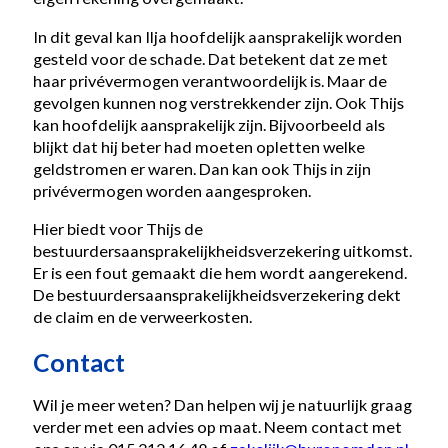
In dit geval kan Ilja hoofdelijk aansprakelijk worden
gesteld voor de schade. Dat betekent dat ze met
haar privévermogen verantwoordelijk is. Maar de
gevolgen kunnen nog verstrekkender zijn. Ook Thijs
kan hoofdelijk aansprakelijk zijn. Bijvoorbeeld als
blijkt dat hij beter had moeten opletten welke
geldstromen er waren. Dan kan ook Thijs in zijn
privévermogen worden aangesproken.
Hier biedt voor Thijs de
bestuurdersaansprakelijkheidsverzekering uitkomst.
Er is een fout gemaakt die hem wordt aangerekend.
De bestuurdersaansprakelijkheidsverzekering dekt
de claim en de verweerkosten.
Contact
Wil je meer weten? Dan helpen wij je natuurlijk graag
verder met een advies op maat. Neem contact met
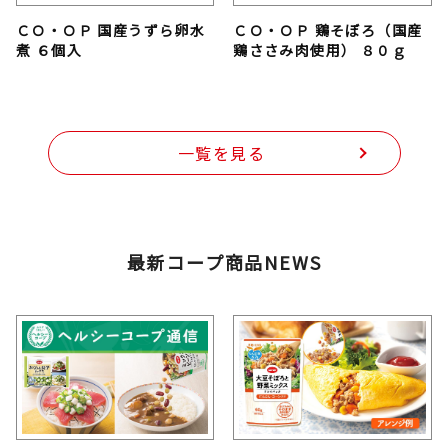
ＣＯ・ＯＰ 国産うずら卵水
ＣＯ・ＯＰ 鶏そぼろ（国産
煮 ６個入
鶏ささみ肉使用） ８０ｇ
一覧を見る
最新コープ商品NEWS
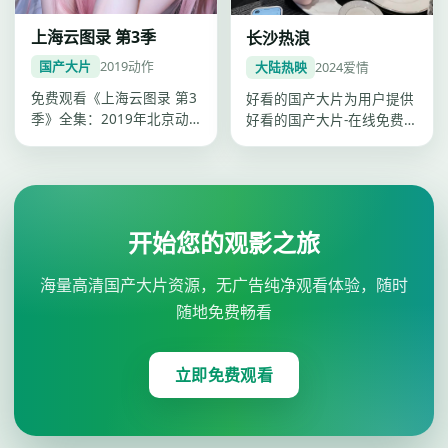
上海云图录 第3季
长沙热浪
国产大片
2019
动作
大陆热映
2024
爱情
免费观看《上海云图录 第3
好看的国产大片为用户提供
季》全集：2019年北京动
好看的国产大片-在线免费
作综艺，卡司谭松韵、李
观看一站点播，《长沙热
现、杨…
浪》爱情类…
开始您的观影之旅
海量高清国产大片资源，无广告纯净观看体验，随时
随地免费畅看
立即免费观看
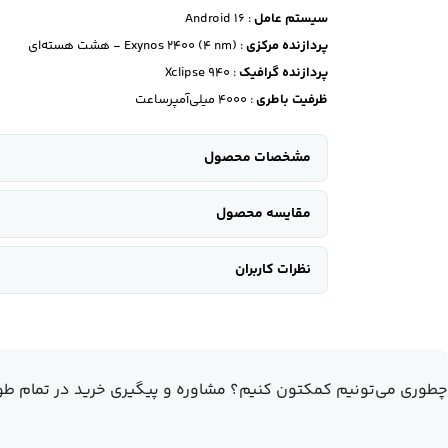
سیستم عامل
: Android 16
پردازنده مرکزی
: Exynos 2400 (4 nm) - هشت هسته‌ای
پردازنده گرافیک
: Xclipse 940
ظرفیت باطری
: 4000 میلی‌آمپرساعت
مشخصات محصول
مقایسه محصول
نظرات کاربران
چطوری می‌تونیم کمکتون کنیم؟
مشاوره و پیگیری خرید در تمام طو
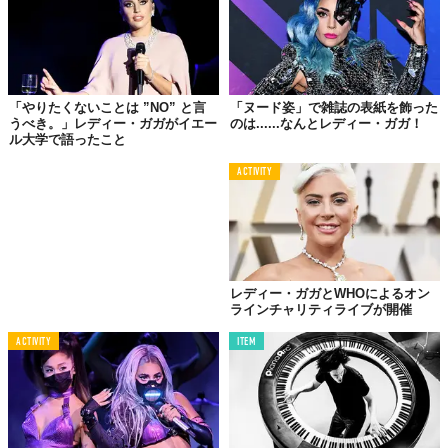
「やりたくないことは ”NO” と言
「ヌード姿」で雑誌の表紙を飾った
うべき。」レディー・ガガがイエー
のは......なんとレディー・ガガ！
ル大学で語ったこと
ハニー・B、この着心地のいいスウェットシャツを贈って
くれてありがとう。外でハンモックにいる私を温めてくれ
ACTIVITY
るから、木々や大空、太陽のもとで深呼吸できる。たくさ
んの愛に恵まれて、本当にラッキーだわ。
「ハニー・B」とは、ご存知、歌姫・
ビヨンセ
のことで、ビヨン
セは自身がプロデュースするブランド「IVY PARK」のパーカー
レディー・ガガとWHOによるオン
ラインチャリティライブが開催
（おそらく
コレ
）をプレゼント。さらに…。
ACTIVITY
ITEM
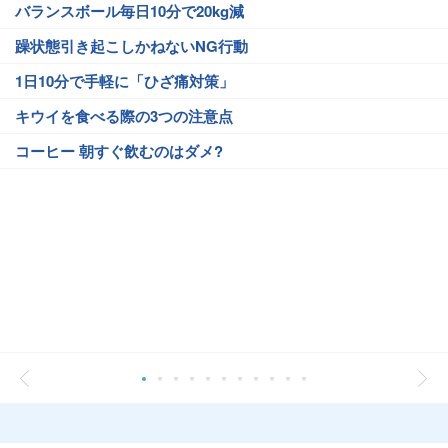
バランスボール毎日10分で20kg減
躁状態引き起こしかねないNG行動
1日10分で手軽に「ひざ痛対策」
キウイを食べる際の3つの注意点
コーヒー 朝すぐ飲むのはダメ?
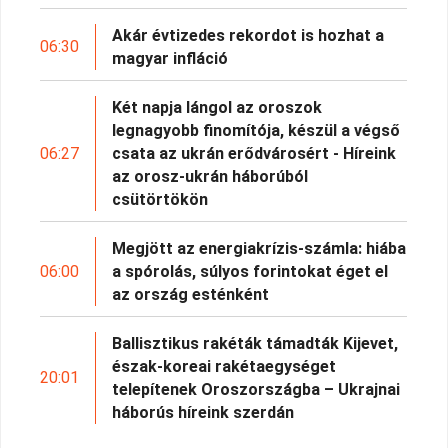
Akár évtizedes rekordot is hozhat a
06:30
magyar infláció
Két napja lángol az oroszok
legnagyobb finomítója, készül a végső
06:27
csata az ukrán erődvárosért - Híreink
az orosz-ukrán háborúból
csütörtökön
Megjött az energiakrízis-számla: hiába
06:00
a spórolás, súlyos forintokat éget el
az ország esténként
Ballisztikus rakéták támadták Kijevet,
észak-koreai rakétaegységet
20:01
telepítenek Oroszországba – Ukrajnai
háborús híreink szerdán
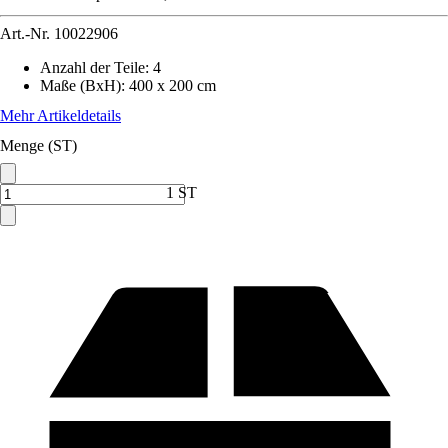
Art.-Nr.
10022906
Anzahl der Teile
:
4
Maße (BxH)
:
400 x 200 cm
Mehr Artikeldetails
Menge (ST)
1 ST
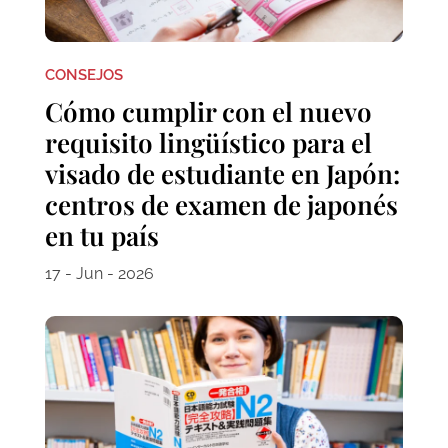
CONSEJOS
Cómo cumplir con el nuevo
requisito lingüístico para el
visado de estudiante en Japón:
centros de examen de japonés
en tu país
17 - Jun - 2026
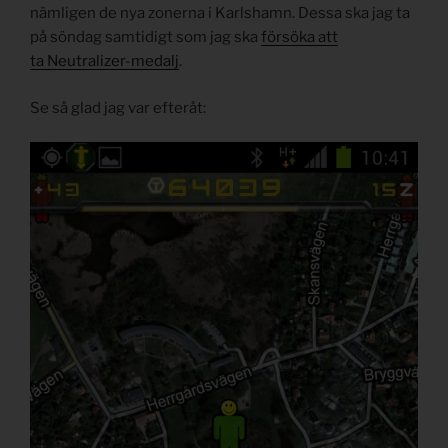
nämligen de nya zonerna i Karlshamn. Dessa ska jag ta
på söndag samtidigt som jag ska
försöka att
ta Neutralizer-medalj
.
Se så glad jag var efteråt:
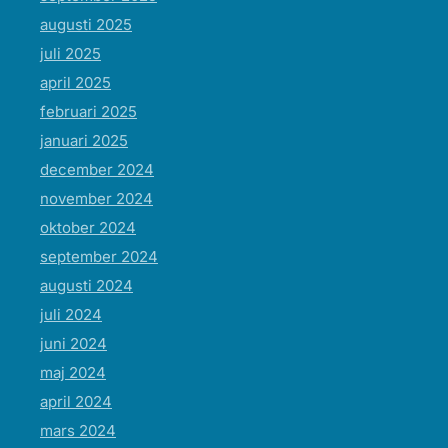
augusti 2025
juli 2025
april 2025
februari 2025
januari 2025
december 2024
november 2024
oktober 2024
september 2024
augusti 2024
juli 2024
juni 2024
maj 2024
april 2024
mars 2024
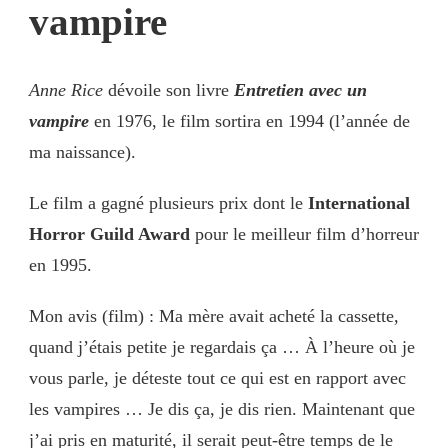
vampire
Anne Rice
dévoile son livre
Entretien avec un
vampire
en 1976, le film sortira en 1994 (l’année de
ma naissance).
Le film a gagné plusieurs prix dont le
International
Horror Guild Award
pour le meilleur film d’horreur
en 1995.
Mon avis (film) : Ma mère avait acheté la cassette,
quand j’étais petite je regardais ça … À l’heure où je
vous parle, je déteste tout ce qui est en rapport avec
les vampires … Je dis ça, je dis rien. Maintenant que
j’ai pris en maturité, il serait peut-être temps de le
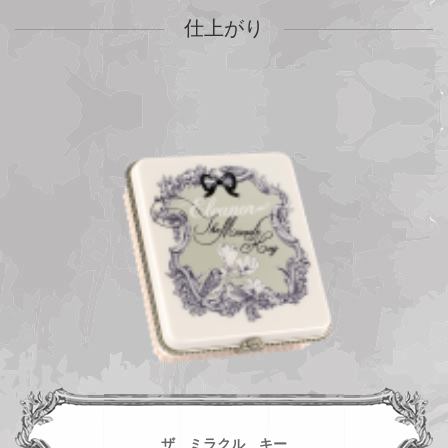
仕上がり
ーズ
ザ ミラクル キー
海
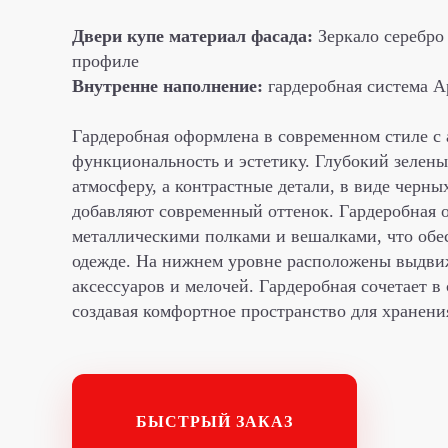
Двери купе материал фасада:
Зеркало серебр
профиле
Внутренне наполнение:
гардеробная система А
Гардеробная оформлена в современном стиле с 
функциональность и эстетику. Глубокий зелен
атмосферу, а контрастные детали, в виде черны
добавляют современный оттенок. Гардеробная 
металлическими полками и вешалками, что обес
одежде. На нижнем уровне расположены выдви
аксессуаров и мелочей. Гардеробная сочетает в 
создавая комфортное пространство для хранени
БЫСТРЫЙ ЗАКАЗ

※ ※ ※

◆ **Exercise brief**
Skip the pictures. Please copy exactly the lines from the one with "december 2024" through the final line of the material above, both ends included.

◆ **Answer to the problem**
december 2024
november 2024
oktober 2024
september 2024
augusti 2024
juli 2024
juni 2024
maj 2024
april 2024
mars 2024
vampire
Anne Rice
dévoile son livre
Entretien avec un
vampire
en 1976, le film sortira en 1994 (l’année de
ma naissance).
Le film a gagné plusieurs prix dont le
International
Horror Guild Award
pour le meilleur film d’horreur
en 1995.
Mon avis (film) : Ma mère avait acheté la cassette,
quand j’étais petite je regardais ça … À l’heure où je
vous parle, je déteste tout ce qui est en rapport avec
les vampires … Je dis ça, je dis rien. Maintenant que
j’ai pris en maturité, il serait peut-être temps de le
仕上がり
ーズ
ザ ミラクル キー
海
Двери купе материал фасада:
Зеркало серебр
профиле
Внутренне наполнение:
гардеробная система А
Гардеробная оформлена в современном стиле с 
функциональность и эстетику. Глубокий зелен
атмосферу, а контрастные детали, в виде черны
добавляют современный оттенок. Гардеробная 
металлическими полками и вешалками, что обес
одежде. На нижнем уровне расположены выдви
аксессуаров и мелочей. Гардеробная сочетает в 
создавая комфортное пространство для хранени
БЫСТРЫЙ ЗАКАЗ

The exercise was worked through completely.